De pronto en la radio sonó Edith Piaf y el barbero se trasformó. Con gestos dramáticos interpretó el “Hymne à l'amour” y se exaltó con “La vie en rose” con la navaja en alto. Cuando se acercó con ella a su cliente, cantando a pleno pulmón, sobrepasó el límite tolerable que podía aguantar Antonio. Se quitó la capa con urgencia y malos modos, alejándose del homicida, y no quiso escuchar las explicaciones que el peluquero encantador de clientes argumentaba para volver a retenerlo. Salió a la calle a medio afeitar, casi sudando y con las manos agarrotadas, tan nervioso aún que no se planteaba siquiera cómo iba a explicar al resto de sus acompañantes por qué sólo tenía media cara sin vello. Tan acelerado se movía, que está vez sí se comió –con perdón– el falo gigante del sex-shop. Al menos el golpe y la bronca de la dueña, lo trajeron en sí y pudo, algo más sereno, volver a pensar. Compraría una cuchilla en el comercio chino, no quedaba otra.

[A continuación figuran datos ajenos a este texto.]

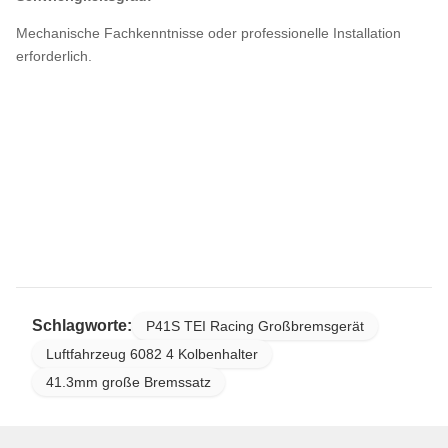
Mechanische Fachkenntnisse oder professionelle Installation
erforderlich.
Schlagworte:
P41S TEI Racing Großbremsgerät
Luftfahrzeug 6082 4 Kolbenhalter
41.3mm große Bremssatz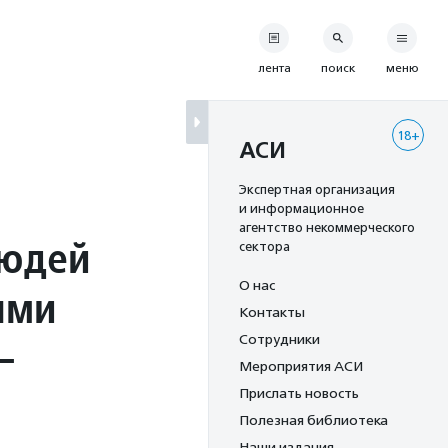
лента
поиск
меню
18+
АСИ
Экспертная организация
и информационное
агентство некоммерческого
людей
сектора
О нас
ями
Контакты
—
Сотрудники
Мероприятия АСИ
Прислать новость
Полезная библиотека
Наши издания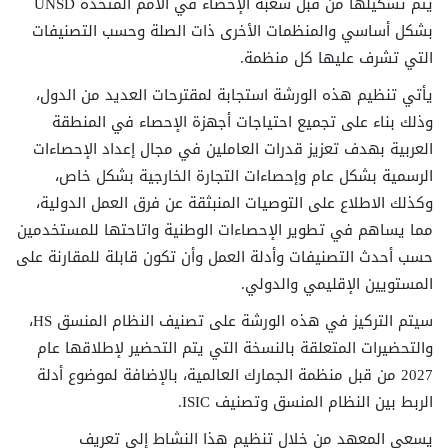
يتم تشكيلها من قبل شعبة الإحصاء في الأمم المتحدة UNSD
بشكل أساسي والمنظمات الأخرى ذات الصلة وحسب التصنيفات
التي تشرف عليها كل منظمة.
يأتي تنظيم هذه الورشة استجابة لمقترحات العديد من الدول،
وذلك بناء على تجميع احتياجات أجهزة الإحصاء في المنطقة
العربية بهدف تعزيز قدرات العاملين في مجال إعداد الإحصاءات
الرسمية بشكل عام وإحصاءات التجارة الخارجية بشكل خاص،
وكذلك الاطلاع على التوصيات المنبثقة عن فرق العمل الدولية،
مما يساهم في تطوير الإحصاءات الوطنية واتاحتها للمستخدمين
حسب أحدث التصنيفات وأدلة العمل وأن تكون قابلة للمقارنة على
المستويين الإقليمي والدولي.
سيتم التركيز في هذه الورشة على تصنيف النظام المنسق HS،
والتحضيرات المتعلقة بالنسخة التي يتم التحضير لإطلاقها عام
2027 من قبل منظمة الجمارك العالمية، بالإضافة لموضوع أدلة
الربط بين النظام المنسق وتصنيف ISIC.
يسعى المعهد من خلال تنظيم هذا النشاط إلى تعريف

Al llegar al establecimiento, reapareció en la puerta su dueño de sonrisa fácil, pero se detuvo al ver quién regresaba, ahora con menos pelo y con sólo media barba afeitada. Esta vez no se le ocurrió cogerlo del brazo. Antonio apenas lo miró, entró en la tienda y buscó la cuchilla entre las estanterías hasta que la encontró. Se dirigió a la caja para desprenderse de otros cinco euros –vaya lo que iba a costarle al final la mañanita– por no tener nada más pequeño con que pagar al chino. Detrás del oriental, otra foto de un barbudo que quizás también fuera Marx. “Menos mal que al menos son un pueblo convencido”, pensó como mal menor.
A eso de las dos y media, llegó el resto de viajeros al albergue, donde el aventurero novato esperaba duchado y afeitado, esta vez sí, por completo. Nadie supo nada de su mañana, no faltaba más, y salieron a la calle para almorzar.
Pasaron por delante del comercio chino, ante la sonrisa forzada del dependiente. Pasaron por delante del Gran Falo, ante la sorpresa de los viajeros y el azoramiento de Antonio, que a punto había estado de destrozar aquel reclamo. Y pasaron también por delante de la peluquería-barbería, que estaba cerrando sus puertas. En la entrada, esperaba de pie, con una sonrisa en los labios, el mulato, con su uniforme y sus gafas oscuras. Cuando lo dejaron atrás, Antonio volvió la mirada. El ciego, al advertirlo, se levantó las gafas oscuras para lanzarle un guiño con el ojo y un mohín con los labios que, afortunadamente, sólo él percibió y que, también, por supuesto, nunca nadie más que vosotros y yo, queridos lectores, sabremos. Se hubiera visto obligado a narrar toda su disparatada historia y a sufrir por el resto de sus días las bromas pesadas de su cachondo y a veces un poco gamberro amigo Pepe Montaño. Ni que decir tiene, que Antonio Jesús no ha vuelto a cruzar las fronteras de nuestra castiza patria, y que sólo lo hará si es para viajar a Cuba, y eso, siempre, antes de que mueran los hermanos que ya ustedes conocen.